Burn after Reading fire extinguished

“What did we learn, Palmer?” barks the supervising government intelligence officer.

“I have no idea sir,” replies the lower ranking officer.

This is a small taste of the conclusion of Joel and Ethan Coen’s newest film, Burn After Reading.

It finishes with two somewhat educated and respected men who are left sitting in bewilderment, urging one another not to repeat whatever it is they just did.

The Coen brothers, who are famous for displaying the dark side of humor through their writing and directing style in such films as O Brother, Where Art Thou? (2000), The Big Lebowski (1998) and Fargo (1996), continue that pattern in the new release.
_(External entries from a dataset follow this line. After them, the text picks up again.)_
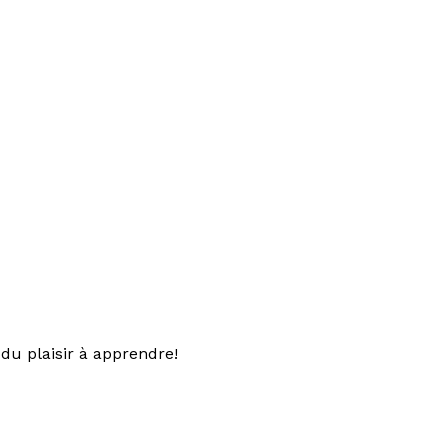
du plaisir à apprendre!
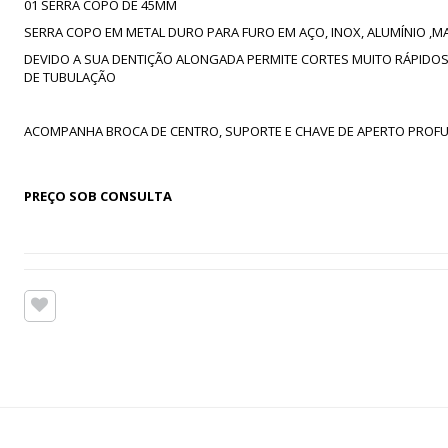
01 SERRA COPO DE 45MM
SERRA COPO EM METAL DURO PARA FURO EM AÇO, INOX, ALUMÍNIO ,M
DEVIDO A SUA DENTIÇÃO ALONGADA PERMITE CORTES MUITO RÁPIDOS
DE TUBULAÇÃO
ACOMPANHA BROCA DE CENTRO, SUPORTE E CHAVE DE APERTO PROFU
PREÇO SOB CONSULTA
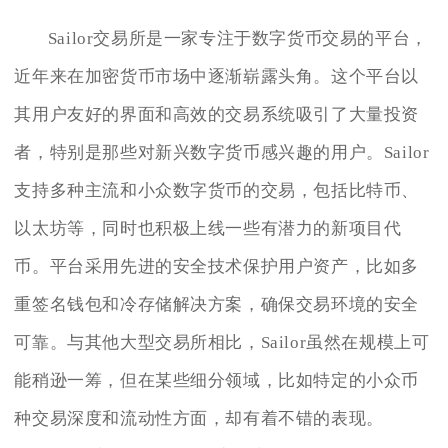
Sailor交易所是一家专注于数字货币交易的平台，
近年来在加密货币市场中逐渐崭露头角。这个平台以
其用户友好的界面和高效的交易系统吸引了大量投资
者，特别是那些对新兴数字货币感兴趣的用户。Sailor
支持多种主流和小众数字货币的交易，包括比特币、
以太坊等，同时也积极上线一些有潜力的新项目代
币。平台采用先进的安全技术保护用户资产，比如多
重签名钱包和冷存储解决方案，确保交易环境的安全
可靠。与其他大型交易所相比，Sailor虽然在规模上可
能稍逊一筹，但在某些细分领域，比如特定的小众币
种交易深度和流动性方面，却有着不错的表现。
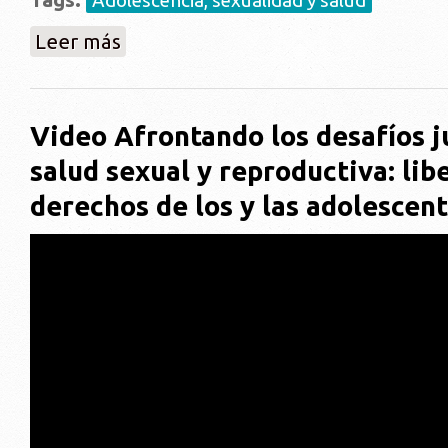
Adolescencia, sexualidad y salud
sobre Investigación::A global research priority setti
Leer más
Video Afrontando los desafíos j
salud sexual y reproductiva: libe
derechos de los y las adolescen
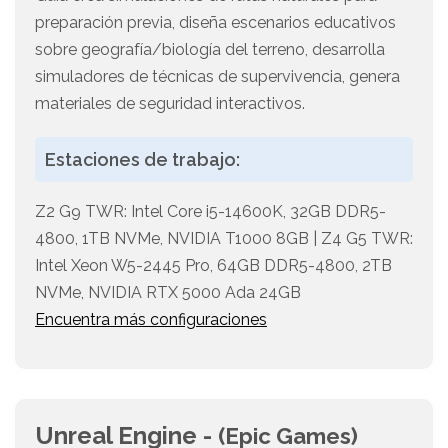
preparación previa, diseña escenarios educativos
sobre geografía/biología del terreno, desarrolla
simuladores de técnicas de supervivencia, genera
materiales de seguridad interactivos.
Estaciones de trabajo:
Z2 G9 TWR: Intel Core i5-14600K, 32GB DDR5-
4800, 1TB NVMe, NVIDIA T1000 8GB | Z4 G5 TWR:
Intel Xeon W5-2445 Pro, 64GB DDR5-4800, 2TB
NVMe, NVIDIA RTX 5000 Ada 24GB
Encuentra más configuraciones
Unreal Engine -
(Epic Games)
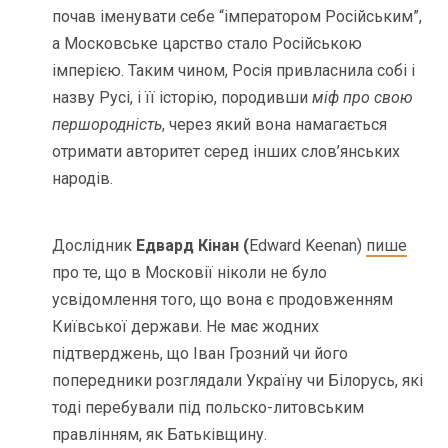
почав іменувати себе “імператором Російським”,
а Московське царство стало Російською
імперією. Таким чином, Росія привласнила собі і
назву Русі, і її історію, породивши
міф про свою
першородність
, через який вона намагається
отримати авторитет серед інших слов’янських
народів.
Дослідник
Едвард Кінан (
Edward Keenan)
пише
про те, що в Московії ніколи не було
усвідомлення того, що вона є продовженням
Київської держави. Не має жодних
підтверджень, що Іван Грозний чи його
попередники розглядали Україну чи Білорусь, які
тоді перебували під польско-литовським
правлінням, як Батьківщину.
Having just come off the success of the award winning movie, No Country for Old Men (2007), the Coen brothers decided to combine success in  their action/thriller film with their old standard, comedy.

The result of this merger left movie goers less than satisfied and many film critics scratching their heads.

It features a star studded cast, with leading names like George Clooney,  Brad Pitt and John Malkovich.

It opens with a scene from the  CIA headquarters in Washington, D.C.  In the scene, seasoned CIA analyst Osborne Cox (Malkovich) is terminated from his job at the agency.

His superiors list his alcohol abuse as the reason for his firing and stated it as a security risk.
Cox’s reaction to the news sets the tone for the rest of the film.

He begins with a string of obscenities and insults, all the while denying any responsibility for his current situation in a self-absorbed fit of rage.

Each character is found to be an ignorant, selfish individual looking out only for himself. Each new one has his own role to play in this unfortunate series of events.

Murder, infidelity, theft, fraud and deception all run rampant throughout the movie.

Not one character in the film is motivated beyond anything but pure, selfish ambition.

The film received an R rating for pervasive language, some sexual content and violence.

Though this rating will be enough to ward off many students wishing to watch the movie, for those still planning on seeing the film — beware.

While the rating system is often slightly off target, this one is right on. Burn After Reading boasts more than 60 obscenities as well as 30-plus instances of profanity in its 96- minute run time.

Also, characters frequently change sex partners as if it were a handshake to be given to anyone they meet.

Some will find the film enjoyable and ironic in a dark sort of way and will get pleasure in watching the pure, uninhibited stupidity of mankind as they are pushed to the edge of insanity.

However, others will dislike the hopelessness and the frivolity of the film’s situations and wish they could regain their lost hour and a half.